Mrs D: Anything else you’d like to share?

Arthur: I was only going to have a year off drinking, but found so many benefits that I have stayed off. I expect to be sober for ten years, but suspect I will always be sober. While reading about diet I have seen that alcohol is “TOXIC” to the human body. CARCINOGENIC, THAT MEANS IT CAUSES CANCER. Why would I want to start to put toxins into my body now? Not happening.

Last but not least:
A journey of a thousand miles starts with one step. Make the first step.If I can do this, you can, everyone can, you have the power inside you to make this happen. It is there, just dig deep to find it and believe it. Believe in yourself.

10 Comments
  1. Anonymous 6 months ago

    Hi Arthur,

    I loved reading about your experience of getting free of alcohol. I also have an appreciation of Barkers blackcurrant and started wanting to be less dependant around the age of 50. Thanks for sharing your thoughts and if I could, I would pass this on to others (men) who might benefit. However, I realise that proselytising doesn,t really help as we all have to come to it in our own time.
    Stopping using alcohol makes me feel a little evangelical because I love the clarity without it. You have described this very well and also the joy that comes with improved health.
    Thank you Southern man.

  2. jo14 6 months ago

    Thank you for sharing your story, Arthur. Journaling has been key to me in my sober journey. You are right…the journey starts with taking that first step.

  3. DaveH 6 months ago

    Thank you Tommy. I particularly like this … “I wrote down in a diary all the reasons I wanted to stop drinking and would read them if I was struggling with wanting a drink. I also wrote down all the excellent life changes from stopping drinking and referring to these helped to stay sober. Read them every day while you need to. “

  4. sobermommy1013 6 months ago

    Thank you Arthur for that….your last but not least is so inspiring!! Dig deep and you will find it! Love it.

  5. JM 6 months ago

    Congrats @HOllylama on 100 days!! And wow, congrats on 7 years+ to you Arthur! Sober heroes, both of you! : )

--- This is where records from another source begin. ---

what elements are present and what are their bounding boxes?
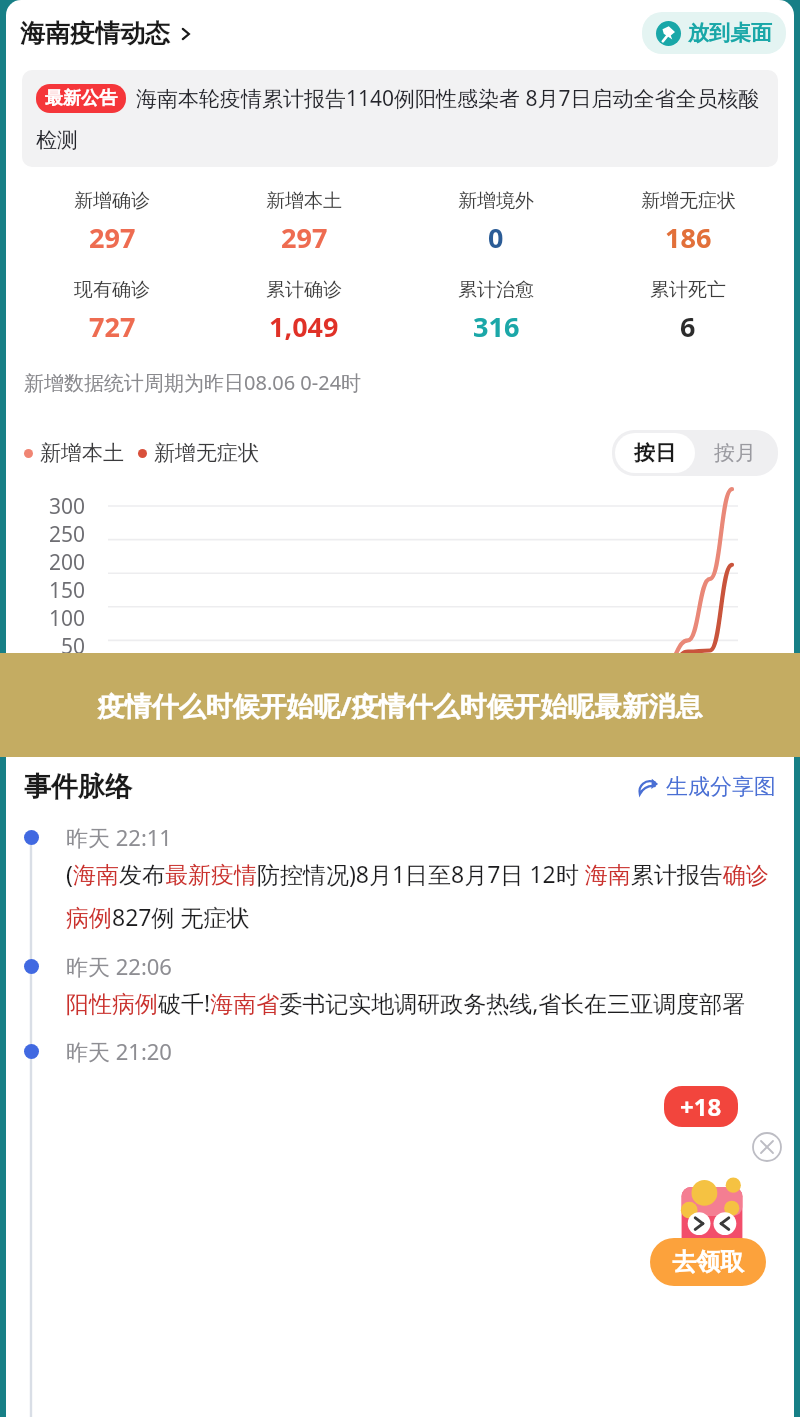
staticText: 现有确诊: [74, 278, 150, 302]
staticText: 阳性病例破千!海南省委书记实地调研政务热线,省长在三亚调度部署: [66, 987, 746, 1018]
staticText: 297: [89, 219, 136, 256]
button[interactable]: 去领取: [650, 1238, 766, 1286]
staticText: 新增无症状: [154, 440, 259, 466]
button[interactable]: 放到桌面: [642, 12, 786, 54]
staticText: 新增本土: [266, 189, 342, 213]
button[interactable]: 昨天 21:20: [6, 1036, 794, 1066]
staticText: +18: [680, 1090, 722, 1123]
staticText: 昨天 22:11: [66, 822, 172, 852]
staticText: (海南发布最新疫情防控情况)8月1日至8月7日 12时 海南累计报告确诊病例82…: [66, 858, 776, 933]
staticText: 新增无症状: [641, 189, 736, 213]
staticText: 6: [680, 308, 696, 345]
staticText: 昨天 22:06: [66, 951, 172, 981]
staticText: 8.1: [635, 706, 661, 731]
staticText: 7.30: [583, 706, 619, 731]
staticText: 按月: [714, 440, 756, 466]
staticText: 按日: [634, 440, 676, 466]
button[interactable]: 生成分享图: [636, 773, 776, 801]
button[interactable]: 昨天 22:11: [6, 822, 794, 933]
staticText: 300: [49, 492, 86, 520]
staticText: 事件脉络: [24, 770, 132, 804]
staticText: 新增本土: [40, 440, 124, 466]
staticText: 150: [49, 576, 86, 604]
staticText: 0: [488, 219, 504, 256]
staticText: 去领取: [672, 1247, 744, 1277]
staticText: 1,049: [269, 308, 339, 345]
staticText: 累计确诊: [266, 278, 342, 302]
button[interactable]: Close: [752, 1132, 782, 1162]
button[interactable]: Red packet promo: [674, 1166, 750, 1262]
staticText: 7.18: [300, 706, 336, 731]
staticText: 新增数据统计周期为昨日08.06 0-24时: [24, 369, 362, 396]
staticText: 7.16: [253, 706, 289, 731]
button[interactable]: +18: [664, 1086, 738, 1127]
staticText: 新增确诊: [74, 189, 150, 213]
staticText: 297: [281, 219, 328, 256]
staticText: 200: [49, 548, 86, 576]
staticText: 7.14: [206, 706, 242, 731]
staticText: 7.22: [394, 706, 430, 731]
staticText: 生成分享图: [666, 773, 776, 801]
staticText: 316: [473, 308, 520, 345]
staticText: 250: [49, 520, 86, 548]
staticText: 放到桌面: [688, 20, 772, 46]
staticText: 7.26: [489, 706, 525, 731]
staticText: 7.12: [159, 706, 195, 731]
staticText: 50: [61, 632, 86, 660]
staticText: 727: [89, 308, 136, 345]
button[interactable]: 昨天 22:06: [6, 951, 794, 1018]
button[interactable]: 最新公告 海南本轮疫情累计报告1140例阳性感染者 8月7日启动全省全员核酸检测: [22, 70, 778, 167]
staticText: 最新公告: [45, 87, 117, 110]
staticText: 最新公告 海南本轮疫情累计报告1140例阳性感染者 8月7日启动全省全员核酸检测: [36, 84, 764, 153]
staticText: 7.20: [347, 706, 383, 731]
staticText: 8.3: [682, 706, 708, 731]
button[interactable]: 海南疫情动态: [20, 18, 642, 49]
staticText: 7.28: [536, 706, 572, 731]
staticText: 100: [49, 604, 86, 632]
staticText: 新增境外: [458, 189, 534, 213]
staticText: 海南疫情动态: [20, 18, 170, 49]
staticText: 疫情什么时候开始呢/疫情什么时候开始呢最新消息: [44, 687, 756, 724]
staticText: 累计死亡: [650, 278, 726, 302]
staticText: 累计治愈: [458, 278, 534, 302]
staticText: 7.10: [112, 706, 148, 731]
staticText: 7.24: [442, 706, 478, 731]
staticText: 186: [665, 219, 712, 256]
button[interactable]: 按日: [615, 433, 695, 473]
button[interactable]: 按月: [695, 433, 775, 473]
staticText: 昨天 21:20: [66, 1036, 172, 1066]
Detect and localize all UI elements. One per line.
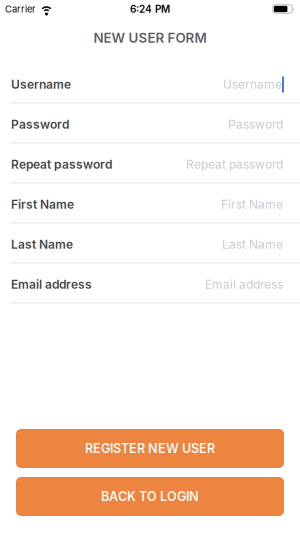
staticText: 6:24 PM [130,3,170,15]
staticText: Repeat password [186,157,283,172]
staticText: Email address [11,277,92,292]
staticText: First Name [221,197,283,212]
staticText: Carrier [5,3,36,15]
staticText: Last Name [222,237,283,252]
button[interactable]: Username [0,64,300,104]
staticText: Last Name [11,237,73,252]
staticText: Username [223,77,282,92]
button[interactable]: BACK TO LOGIN [16,477,284,516]
staticText: Password [228,117,283,132]
staticText: First Name [11,197,74,212]
staticText: Username [11,77,71,92]
staticText: Repeat password [11,157,112,172]
staticText: Email address [205,277,283,292]
staticText: NEW USER FORM [94,30,206,46]
staticText: Password [11,117,69,132]
button[interactable]: Email address [0,264,300,304]
button[interactable]: First Name [0,184,300,224]
button[interactable]: REGISTER NEW USER [16,429,284,468]
button[interactable]: Password [0,104,300,144]
button[interactable]: Repeat password [0,144,300,184]
staticText: BACK TO LOGIN [101,489,199,504]
button[interactable]: Last Name [0,224,300,264]
staticText: REGISTER NEW USER [85,441,215,456]
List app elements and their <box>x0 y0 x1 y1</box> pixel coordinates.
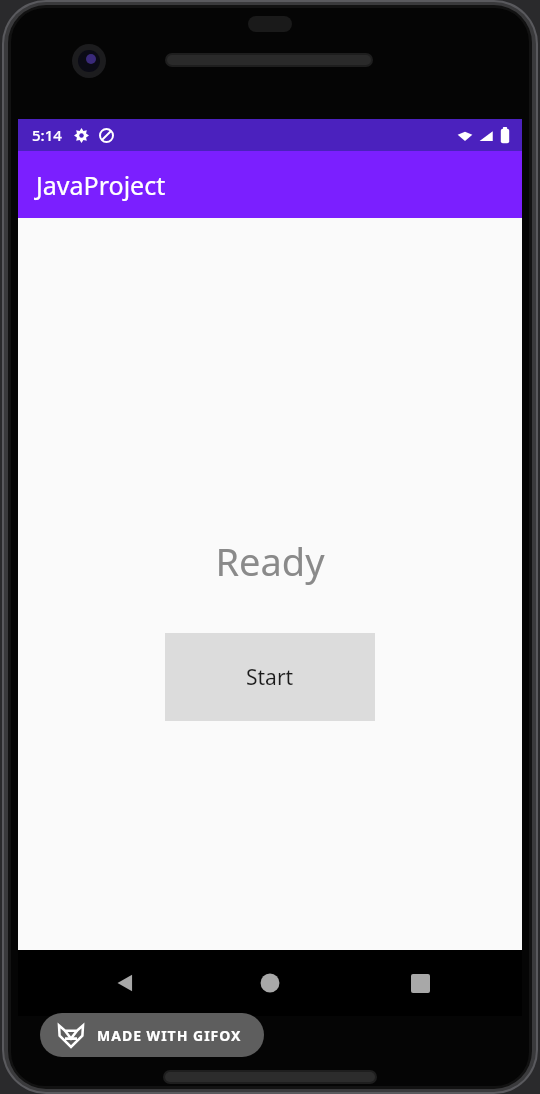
staticText: Start <box>246 663 294 692</box>
staticText: MADE WITH GIFOX <box>97 1026 242 1045</box>
button[interactable]: Recent apps <box>380 950 460 1016</box>
button[interactable]: Home <box>225 950 315 1016</box>
staticText: Ready <box>215 535 325 587</box>
staticText: 5:14 <box>32 125 62 145</box>
button[interactable]: Back <box>104 950 225 1016</box>
button[interactable]: Start <box>165 633 375 721</box>
staticText: JavaProject <box>36 168 166 202</box>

  6. HOllyLama 6 months ago

    Thanks Arthur, I’m at 100 days today’s!!!! So happy to feel sober, healthy, and creative . Very grateful for Living Sober. I feel like I have hundreds of people to look to for support and wonderful sober people living there best lives alcohol free to strive to be like. Thank you to all of you who continue to share your journey.

  7. janabel 6 months ago

    Thanks for sharing your story with us Arthur.

  8. Faith 3 years ago

    Thank you Arthur – I loved your success story – Day 1 for me (again) and I particularly loved your “Last but not Least” – inspiring.

    • Anonymous 3 years ago

      Hi Faith, If you should stumble, treat it as a lesson, gather your strength and proceed with your journey. It is definately worth it. Arthur.

  9. chatnoir 3 years ago

    Wonderful story Arthur. Thank you for your example.